The connection with UD was appealing, she said.
“Knowing that the FinTech building was going up and the STAR Campus was continuing to evolve its focus on health services, it seemed like a prime place for us to land — with the intention of wanting to have that future focus, innovation, how to improve services, how to get more upstream on some of these challenges,” she said. “The aging population numbers are going to continue to grow, and there is a huge need already.”
Kendal already has had a student intern over the summer and now has plugged in to another UD brain trust — the student-based innovation found in “Spin In,” a program administered by OEIP that connects students from various disciplines with firms that need assistance with a technical or business challenge. Student teams, led by mentors, work for several months learning about the business, doing market studies, developing plans and testing new options.
“Financial health is a component of successful aging,” Massey said. “We want to provide information on how all other aspects of life impact your future and financial health and wellbeing is part of that.”

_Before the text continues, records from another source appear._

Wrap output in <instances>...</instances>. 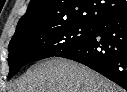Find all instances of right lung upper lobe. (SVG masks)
<instances>
[{
  "label": "right lung upper lobe",
  "mask_w": 127,
  "mask_h": 92,
  "mask_svg": "<svg viewBox=\"0 0 127 92\" xmlns=\"http://www.w3.org/2000/svg\"><path fill=\"white\" fill-rule=\"evenodd\" d=\"M125 12L126 0H31L13 38L39 27L96 25Z\"/></svg>",
  "instance_id": "right-lung-upper-lobe-1"
}]
</instances>
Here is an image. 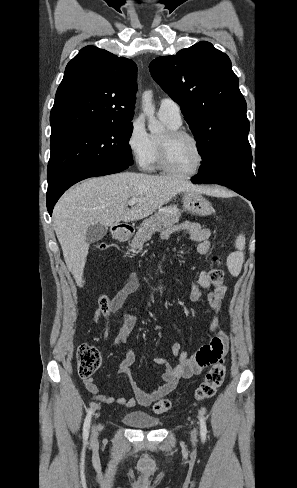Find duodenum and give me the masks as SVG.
Returning <instances> with one entry per match:
<instances>
[{
  "label": "duodenum",
  "mask_w": 297,
  "mask_h": 488,
  "mask_svg": "<svg viewBox=\"0 0 297 488\" xmlns=\"http://www.w3.org/2000/svg\"><path fill=\"white\" fill-rule=\"evenodd\" d=\"M113 235L118 241H126L131 236V230L128 226L119 224L113 227Z\"/></svg>",
  "instance_id": "1"
}]
</instances>
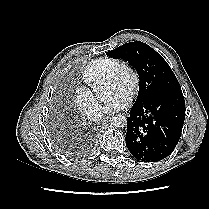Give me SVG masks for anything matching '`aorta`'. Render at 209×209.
<instances>
[{
  "mask_svg": "<svg viewBox=\"0 0 209 209\" xmlns=\"http://www.w3.org/2000/svg\"><path fill=\"white\" fill-rule=\"evenodd\" d=\"M96 93L99 94L101 91L98 89H95ZM111 125L119 128H123L127 124V118L123 114H118L112 117L110 120Z\"/></svg>",
  "mask_w": 209,
  "mask_h": 209,
  "instance_id": "aorta-1",
  "label": "aorta"
}]
</instances>
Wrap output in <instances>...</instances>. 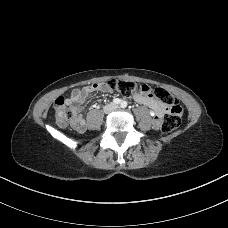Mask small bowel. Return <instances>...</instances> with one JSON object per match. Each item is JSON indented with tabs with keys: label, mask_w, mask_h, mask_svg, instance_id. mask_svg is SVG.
<instances>
[{
	"label": "small bowel",
	"mask_w": 228,
	"mask_h": 228,
	"mask_svg": "<svg viewBox=\"0 0 228 228\" xmlns=\"http://www.w3.org/2000/svg\"><path fill=\"white\" fill-rule=\"evenodd\" d=\"M97 91L107 92L109 89L102 87L101 84H96V86L92 84L83 88H75L65 99V103L77 114L85 102L86 97L89 94ZM133 98L138 103L144 104L153 110L155 115V125L159 126L164 116L165 109L162 104L152 95V93H137L133 95ZM73 127L78 131L83 130L84 120L78 116L73 123Z\"/></svg>",
	"instance_id": "obj_1"
}]
</instances>
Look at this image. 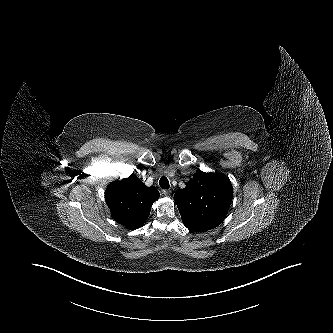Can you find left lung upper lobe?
<instances>
[{
	"label": "left lung upper lobe",
	"instance_id": "1",
	"mask_svg": "<svg viewBox=\"0 0 333 333\" xmlns=\"http://www.w3.org/2000/svg\"><path fill=\"white\" fill-rule=\"evenodd\" d=\"M232 184L225 175L198 170L184 189L175 192L184 225L195 232H204L220 225L232 201Z\"/></svg>",
	"mask_w": 333,
	"mask_h": 333
}]
</instances>
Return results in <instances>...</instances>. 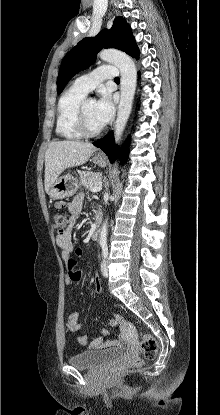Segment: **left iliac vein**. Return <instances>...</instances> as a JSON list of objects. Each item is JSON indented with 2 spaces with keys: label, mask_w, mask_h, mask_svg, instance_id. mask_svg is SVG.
Returning a JSON list of instances; mask_svg holds the SVG:
<instances>
[{
  "label": "left iliac vein",
  "mask_w": 220,
  "mask_h": 415,
  "mask_svg": "<svg viewBox=\"0 0 220 415\" xmlns=\"http://www.w3.org/2000/svg\"><path fill=\"white\" fill-rule=\"evenodd\" d=\"M101 272H102L104 277H108L109 271H108L107 264H106L105 260L101 264Z\"/></svg>",
  "instance_id": "1"
}]
</instances>
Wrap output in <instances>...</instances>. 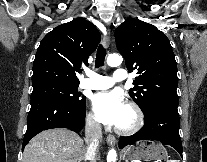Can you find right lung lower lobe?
<instances>
[{
  "label": "right lung lower lobe",
  "mask_w": 207,
  "mask_h": 162,
  "mask_svg": "<svg viewBox=\"0 0 207 162\" xmlns=\"http://www.w3.org/2000/svg\"><path fill=\"white\" fill-rule=\"evenodd\" d=\"M85 103L72 105L57 97H42L31 100L27 131L22 149L28 141L43 130L68 128L79 132L85 123Z\"/></svg>",
  "instance_id": "1"
}]
</instances>
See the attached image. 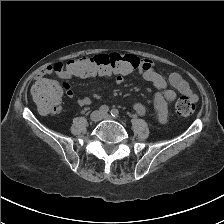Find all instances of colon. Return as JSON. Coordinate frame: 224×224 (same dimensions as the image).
<instances>
[{"instance_id": "colon-1", "label": "colon", "mask_w": 224, "mask_h": 224, "mask_svg": "<svg viewBox=\"0 0 224 224\" xmlns=\"http://www.w3.org/2000/svg\"><path fill=\"white\" fill-rule=\"evenodd\" d=\"M140 65V59L135 55L106 53L92 57H80L67 62V68L75 78L96 76H111L129 74ZM31 94L39 111L43 114H55L61 106V90L47 81L34 83ZM178 115L188 117L195 111V103L189 97L183 96L176 102Z\"/></svg>"}]
</instances>
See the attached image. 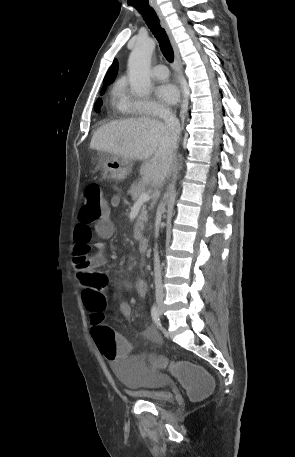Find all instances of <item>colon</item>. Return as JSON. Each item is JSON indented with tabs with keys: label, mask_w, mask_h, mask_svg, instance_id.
Returning <instances> with one entry per match:
<instances>
[{
	"label": "colon",
	"mask_w": 295,
	"mask_h": 457,
	"mask_svg": "<svg viewBox=\"0 0 295 457\" xmlns=\"http://www.w3.org/2000/svg\"><path fill=\"white\" fill-rule=\"evenodd\" d=\"M109 213L108 203L102 195L98 184L87 186L84 194V202L79 211V221L84 225H93ZM89 248L78 246L74 251L73 264L77 269L87 266ZM109 286L106 276L101 273H87V289L83 291V302L91 314L92 335L99 348L102 359L114 362L126 363L127 355L131 351V341H125L123 330H112L105 323L103 310L106 306V298L102 290ZM155 363V360H152ZM178 368H174V377H182L181 389L187 390L192 400H200L206 397L212 390V377L206 369H199L198 363H181L178 360ZM154 368L152 365L149 367Z\"/></svg>",
	"instance_id": "colon-1"
}]
</instances>
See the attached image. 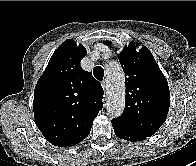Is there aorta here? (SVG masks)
Returning <instances> with one entry per match:
<instances>
[{"instance_id":"762f6f07","label":"aorta","mask_w":196,"mask_h":166,"mask_svg":"<svg viewBox=\"0 0 196 166\" xmlns=\"http://www.w3.org/2000/svg\"><path fill=\"white\" fill-rule=\"evenodd\" d=\"M107 111L110 115L118 117L125 107L124 73L118 63H113L106 68Z\"/></svg>"}]
</instances>
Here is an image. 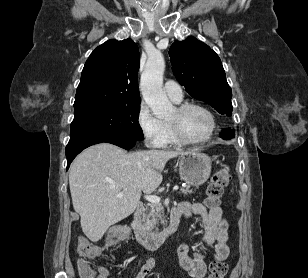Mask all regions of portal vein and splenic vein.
Instances as JSON below:
<instances>
[{"label": "portal vein and splenic vein", "instance_id": "1", "mask_svg": "<svg viewBox=\"0 0 308 278\" xmlns=\"http://www.w3.org/2000/svg\"><path fill=\"white\" fill-rule=\"evenodd\" d=\"M179 189L178 186H174L173 187V191H177ZM124 195V192H120L118 193L117 197L118 198H121L123 197ZM145 199L151 203H157V202H160V197L156 196V195H150V194H146L145 195Z\"/></svg>", "mask_w": 308, "mask_h": 278}]
</instances>
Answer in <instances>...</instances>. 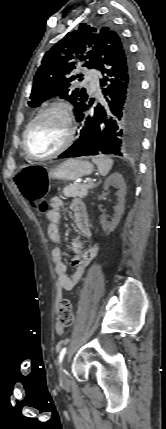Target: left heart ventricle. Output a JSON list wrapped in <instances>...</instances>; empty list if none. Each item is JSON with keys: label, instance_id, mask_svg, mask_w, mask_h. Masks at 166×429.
<instances>
[{"label": "left heart ventricle", "instance_id": "obj_1", "mask_svg": "<svg viewBox=\"0 0 166 429\" xmlns=\"http://www.w3.org/2000/svg\"><path fill=\"white\" fill-rule=\"evenodd\" d=\"M66 126L63 117L51 112L40 118L28 136V148L38 157L57 150L65 140Z\"/></svg>", "mask_w": 166, "mask_h": 429}]
</instances>
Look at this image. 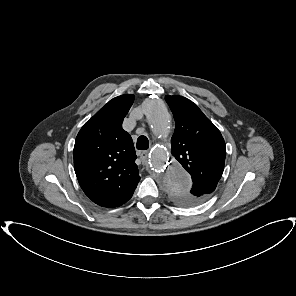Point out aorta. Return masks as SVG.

There’s no way to predict now what will emerge from the FinTech Innovation Hub. But UD intends to provide significant expertise, energy and innovative prowess to the cause.
“We want the University to be a leader in this,” Discover’s Parks said. “It’s an opportunity for the University of Delaware to take a leadership role in financial health. Millions and millions of people struggle day to day, and the University can get at the forefront of this and be the known place to innovate, find solutions and do the research.
“It could really put the University on the map of a very challenging issue in the United States. We challenge them to use what we’ve delivered to help it grow. We’ve given all the tools in the toolbox, now it’s up to them to take advantage of it.”
Lerner’s Yao is confident this will happen.
“I see this in five years,” he said. “When somebody talks about fintech initiatives and research, people will point to us. If you’re interested in fintech and ask, ‘Who should I talk to?’ people will say ‘Delaware. Go to the University of Delaware. Work with their faculty. Hire their students.’ I’m hoping in a few years we’ll gain that visibility in fintech.”